> Take it like that. Transactions are a way to provide consistent data to
> every reader/writer connected to a database.
Right, I've got that part down, it is the "what is the magic that
Web2py is doing behind my back" part that I was (and still a little
bit) unclear on.
The trick comes in when SQLite is being used.
Just for completeness, if I do a commit on every loop, what is the
window where Web2py is causing the SQLite lock to be taken?
Is it just between the update_record and the commit?
I ask because I'm not yet clear on how it is that the commit on every
loop will allow the Web2py app to be more responsive than the commit
after all 500 cases. It must be that in the commit on every loop there
is a substantial chance for the Web2py app to get to the database. But
if a commit causes a new transaction to start, how does Web2py get in?
Ok, just to double check, that is for all DB back-ends or just for SQLite?
Ah, OK. So it would be easier to write code that uses any DB except
for SQLite... Hmmm
Ok, so I think we've established that is a special limitation for SQLite.
For all the other DBs, I can have my Web2py app inserting new records
willy nilly and the background process updating them (mail sent, mail
failed, whatever) without the Web2py app having performance/response
time issues due to database contention.
The trick comes in when SQLite is being used.
Just for completeness, if I do a commit on every loop, what is the
window where Web2py is causing the SQLite lock to be taken?
Is it just between the update_record and the commit?
I ask because I'm not yet clear on how it is that the commit on every
loop will allow the Web2py app to be more responsive than the commit
after all 500 cases. It must be that in the commit on every loop there
is a substantial chance for the Web2py app to get to the database. But
if a commit causes a new transaction to start, how does Web2py get in?
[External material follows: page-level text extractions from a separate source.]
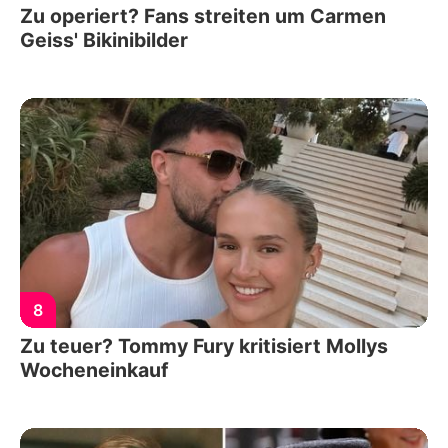
Zu operiert? Fans streiten um Carmen
Geiss' Bikinibilder
8
Zu teuer? Tommy Fury kritisiert Mollys
Wocheneinkauf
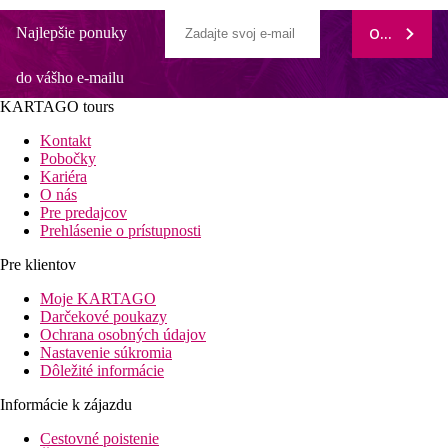
Najlepšie ponuky
ODOBERAŤ
do vášho e-mailu
KARTAGO tours
Kontakt
Pobočky
Kariéra
O nás
Pre predajcov
Prehlásenie o prístupnosti
Pre klientov
Moje KARTAGO
Darčekové poukazy
Ochrana osobných údajov
Nastavenie súkromia
Dôležité informácie
Informácie k zájazdu
Cestovné poistenie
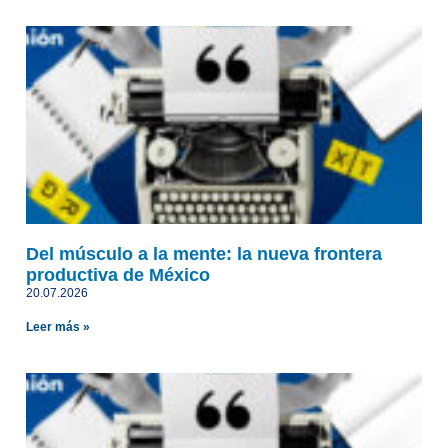
Del músculo a la mente: la nueva frontera
productiva de México
20.07.2026
Leer más »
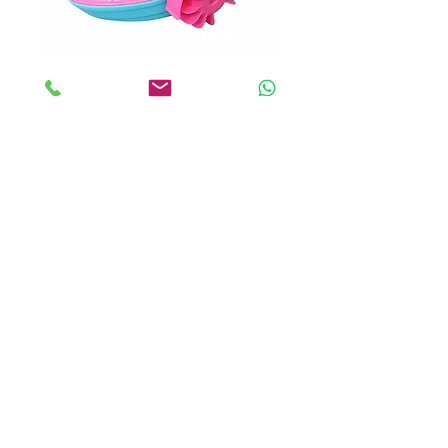
قایق پدال دستی
بیشتر ببینید
ANKALAND
EĞLENCE SİSTEMLERİ
کلیه حقوق مادی و معنوی این سایت متعلق به شرکت آنکا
In fact, the example in the book shows an outer loop that looks for
new work, and when done, sleeps for 60 seconds. If the commit call
starts a new transaction, the on the very last of the 500 records,
we'll fall out of the inner loop and then sleep for 60 seconds, which
should lock Web2py out for a full minute? how does the server process
drop the transaction in that case so that the Web2py process has a
chance to get in to the DB?
(I'm beginning to think that The Book should just say: This example is
for any DB except SQLite, don't use SQLite for this kind of processing
???)
> I don't think web2py is doing any magic -- I think it just relies on the
> standard database and database driver behavior.
"There in lies the rub" - the problem is that The Book isn't really
very easy to use to find out just what the DAL does for each DB and
what "shows through" as the behaviour of the underlying DB.
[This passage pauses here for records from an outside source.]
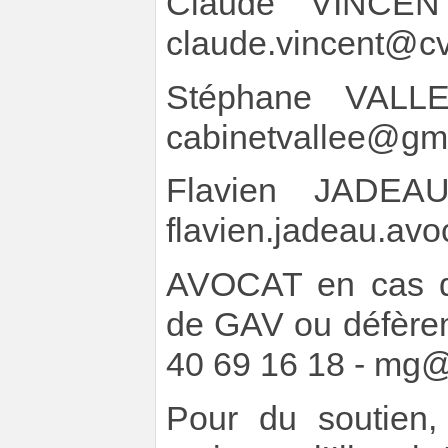
Claude VINCE
claude.vincent@cv
Stéphane VAL
cabinetvallee@gm
Flavien JADE
flavien.jadeau.av
AVOCAT en cas de
de GAV ou défèr
40 69 16 18 - mg
Pour du soutien, 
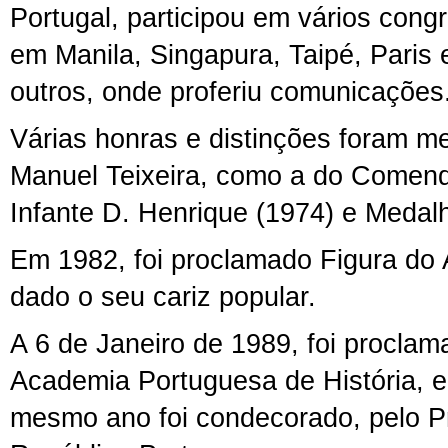
Portugal, participou em vários cong
em Manila, Singapura, Taipé, Paris 
outros, onde proferiu comunicações
Várias honras e distinções foram m
Manuel Teixeira, como a do Comen
Infante D. Henrique (1974) e Medalh
Em 1982, foi proclamado Figura do
dado o seu cariz popular.
A 6 de Janeiro de 1989, foi procl
Academia Portuguesa de História, e
mesmo ano foi condecorado, pelo P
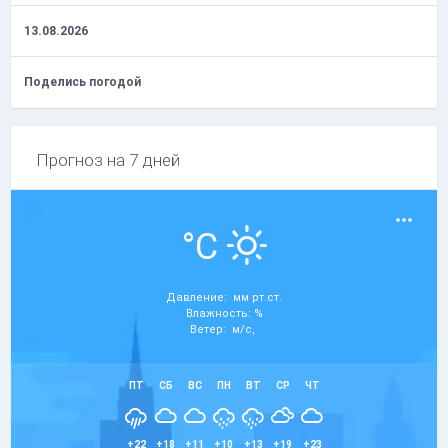
13.08.2026
Поделись погодой
Прогноз на 7 дней
°C
Давление: мм рт.ст.
Влажность: %
Ветер: м/с,
ПТ
СБ
ВС
ПН
ВТ
СР
ЧТ
+22
+18
+11
+10
+13
+19
+23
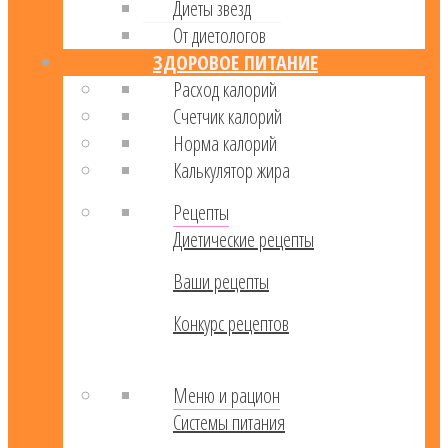
Диеты звезд
От диетологов
ЗДОРОВОЕ ПИТАНИЕ
Расход калорий
Cчетчик калорий
Норма калорий
Калькулятор жира
Рецепты
Диетические рецепты
Ваши рецепты
Конкурс рецептов
Меню и рацион
Системы питания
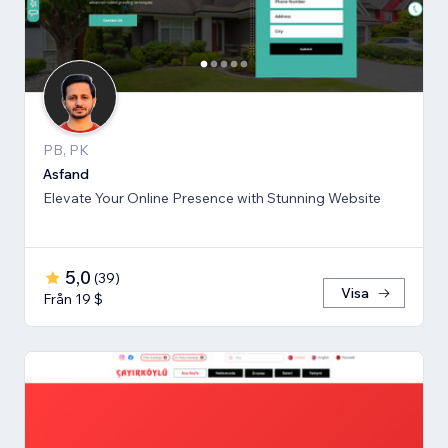
PB, PK
Asfand
Elevate Your Online Presence with Stunning Website
5,0
(
39
)
Visa
Från 19 $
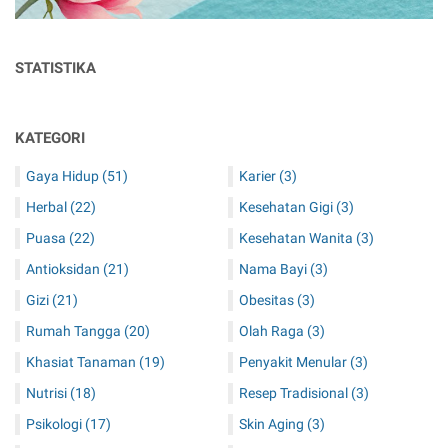
STATISTIKA
KATEGORI
Gaya Hidup
(51)
Karier
(3)
Herbal
(22)
Kesehatan Gigi
(3)
Puasa
(22)
Kesehatan Wanita
(3)
Antioksidan
(21)
Nama Bayi
(3)
Gizi
(21)
Obesitas
(3)
Rumah Tangga
(20)
Olah Raga
(3)
Khasiat Tanaman
(19)
Penyakit Menular
(3)
Nutrisi
(18)
Resep Tradisional
(3)
Psikologi
(17)
Skin Aging
(3)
That is, The Book isn't really a reference manual, which is fine, but
it also leaves me wondering if there is something the DAL does but
that I just haven't found/remembered the right part of the The Book to
find it.
I guess the issue here is that I don't really want to tie my code (or
the example in The Book) to any one DB, but there are DB "quirks"
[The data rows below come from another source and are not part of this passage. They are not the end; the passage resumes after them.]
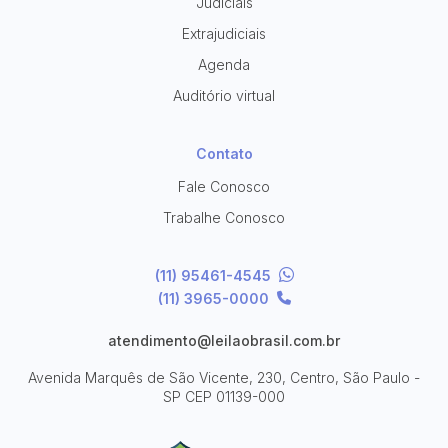
Judiciais
Extrajudiciais
Agenda
Auditório virtual
Contato
Fale Conosco
Trabalhe Conosco
(11) 95461-4545
(11) 3965-0000
atendimento@leilaobrasil.com.br
Avenida Marquês de São Vicente, 230, Centro, São Paulo -
SP
CEP 01139-000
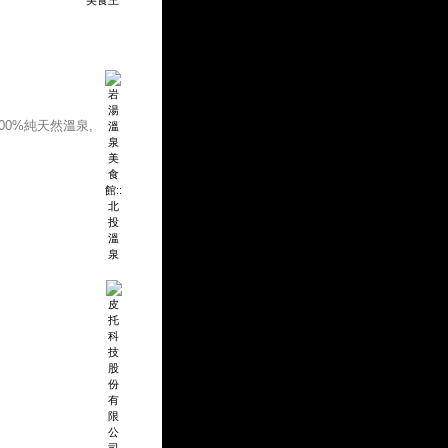
0%純天然溫泉,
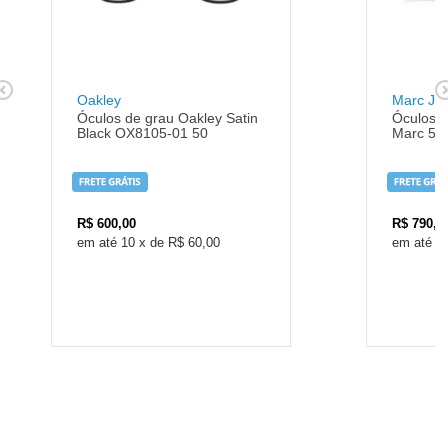
Oakley
Marc Ja
Óculos de grau Oakley Satin
Óculos d
Black OX8105-01 50
Marc 55
R$
600,00
R$
790,0
10
x
de
R$ 60,00
1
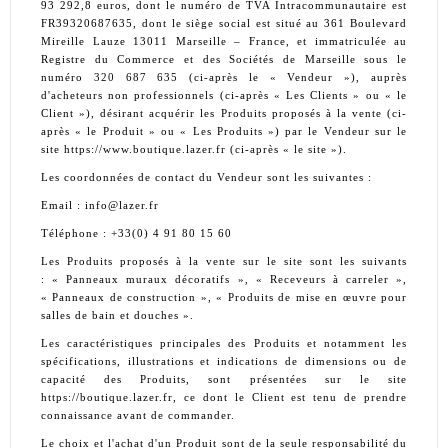
93 292,8 euros, dont le numéro de TVA Intracommunautaire est
FR39320687635, dont le siège social est situé au 361 Boulevard
Mireille Lauze 13011 Marseille – France, et immatriculée au
Registre du Commerce et des Sociétés de Marseille sous le
numéro
320 687 635
(ci-après le « Vendeur »), auprès
d'acheteurs non professionnels (ci-après « Les Clients » ou « le
Client »), désirant acquérir les Produits proposés à la vente (ci-
après « le Produit » ou « Les Produits ») par le Vendeur sur le
site https://www.boutique.lazer
.fr
(ci-après « le site »).
Les coordonnées de contact du Vendeur sont les suivantes :
Email : info@lazer.fr
Téléphone : +33(0) 4 91 80 15 60
Les Produits proposés à la vente sur le site sont les suivants
: « Panneaux muraux décoratifs », « Receveurs à carreler »,
« Panneaux de construction », « Produits de mise en œuvre pour
salles de bain et douches »
.
Les caractéristiques principales des Produits et notamment les
spécifications, illustrations et indications de dimensions ou de
capacité des Produits, sont présentées sur le site
https://boutique.lazer.fr, ce dont le Client est tenu de prendre
connaissance avant de commander.
Le choix et l'achat d'un Produit sont de la seule responsabilité du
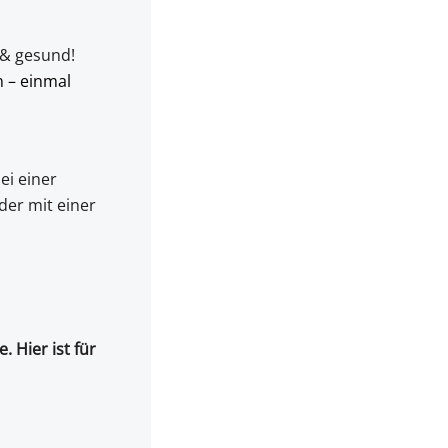
 & gesund!
n – einmal
ei einer
der mit einer
 Hier ist für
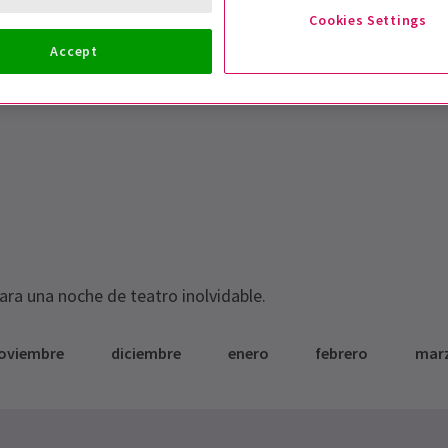
Cookies Settings
Accept
para una noche de teatro inolvidable.
oviembre
diciembre
enero
febrero
mar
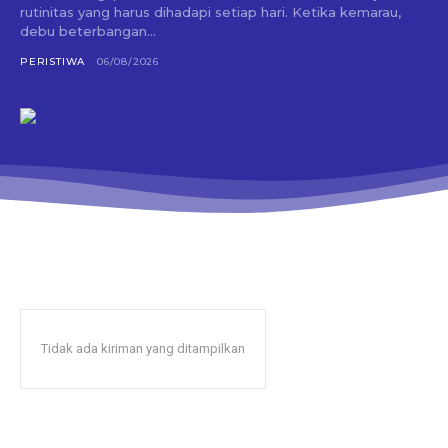
rutinitas yang harus dihadapi setiap hari. Ketika kemarau,
debu beterbangan...
PERISTIWA
06/08/2026
Tidak ada kiriman yang ditampilkan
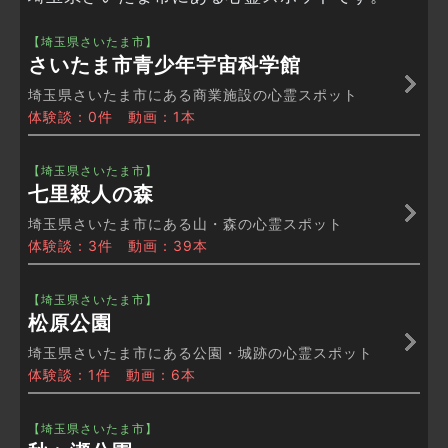
【埼玉県さいたま市】
さいたま市青少年宇宙科学館
埼玉県さいたま市にある商業施設の心霊スポット
体験談：0件 動画：1本
【埼玉県さいたま市】
七里殺人の森
埼玉県さいたま市にある山・森の心霊スポット
体験談：3件 動画：39本
【埼玉県さいたま市】
松原公園
埼玉県さいたま市にある公園・城跡の心霊スポット
体験談：1件 動画：6本
【埼玉県さいたま市】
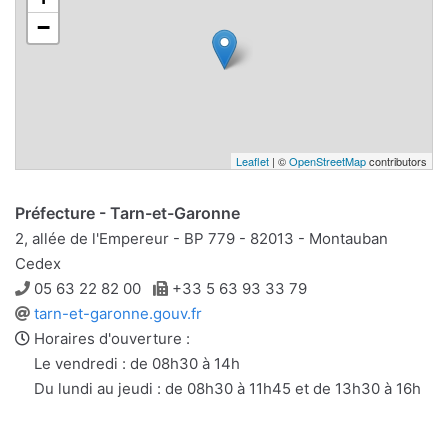
−
Leaflet
| ©
OpenStreetMap
contributors
Préfecture - Tarn-et-Garonne
2, allée de l'Empereur - BP 779 - 82013 - Montauban
Cedex
Téléphone
Télécopie
05 63 22 82 00
+33 5 63 93 33 79
Site
tarn-et-garonne.gouv.fr
web
Horaires d'ouverture :
Le vendredi : de 08h30 à 14h
Du lundi au jeudi : de 08h30 à 11h45 et de 13h30 à 16h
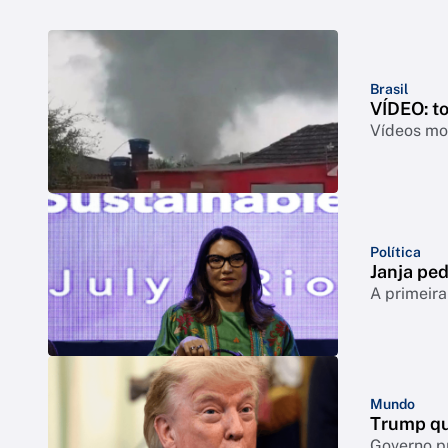
Brasil
VÍDEO: t
Vídeos mos
Política
Janja ped
A primeira
Mundo
Trump qu
Governo p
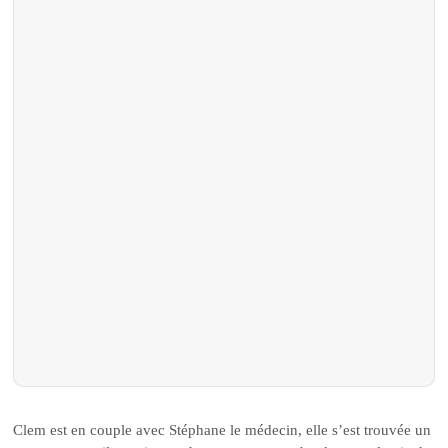
Clem est en couple avec Stéphane le médecin, elle s’est trouvée un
which manage to show through, and as a new Web2py user, its hard to
build up a model of what the DAL does and what leaks through. :-)
For example, the content at the link you provided ends with "7.0
Transaction Control At The SQL Level" and talks about autocommit mode
vs. "out of autocommit mode". I searched The Book for "autocommit" and
found nothing. I also searched for SQLite and didn't find anything
mentioning that (that I was able to recognize).
It matters because with autocommit off, SELECTs will acquire SHARED lock.
If I am reading things correctly, that might cause this server script
to block any writes/updates from the Web2py app.
Specifically, if the server does not find any records to update (i.e.
no work to do), the query/SELECT it does to find work items would
provoke a SHARED lock, but with no records to update the server won't
do a commit (or anything else that i can see) that would drop that
lock?
I was being half kidding, but only half. :-)
> Maybe I should make a slice on how to fix this behaviour also for
> SQLite..... it's just a bit complicated because it requires to rebuild the
> sqlite module with an updated library.
Oh, that's unfortunate. I have to say, I having the SQLite as part of
Python (i.e. not rebuilding) is a huge win for getting new user's into
the early success that makes them (or at least me) happy to keep using
and expanding their Web2py usage. :-)
>>> import sqlite3
>>> sqlite3.version
'2.4.1'
>>> sqlite3.sqlite_version
'3.6.22'
>>> import sqlite3
>>> sqlite3.version
'2.6.0'
>>> sqlite3.sqlite_version
'3.7.9'
sudo pip install http://pysqlite.googlecode.com/files/pysqlite-2.6.3.tar.gz --global-option build_staticI'm looking for The Book to tell me what to expect.
If it doesn't tell me, then I don't know if the current behaviour
(once I discover it) will be carried forward to future versions of
Web2py as part of the backwards compatibility promise, or, if the
current behaviour is just a quirk of the current implementation that
might change and which could bite me if I rely on it.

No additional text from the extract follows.